### Input data

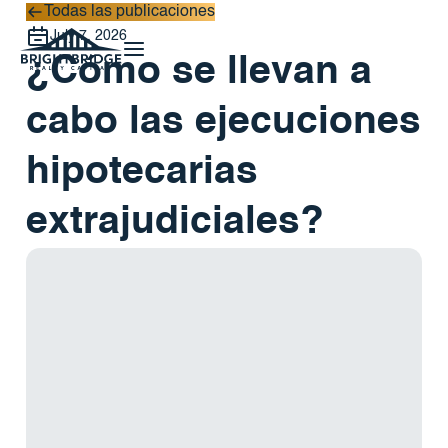
Todas las publicaciones
Todas las publicaciones
July 7, 2026
¿Cómo se llevan a
cabo las ejecuciones
hipotecarias
extrajudiciales?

### Action item
A faithful copy of every record is required, with no pictures included.

### Exercise result
Todas las publicaciones
Todas las publicaciones
July 7, 2026
¿Cómo se llevan a
cabo las ejecuciones
hipotecarias
extrajudiciales?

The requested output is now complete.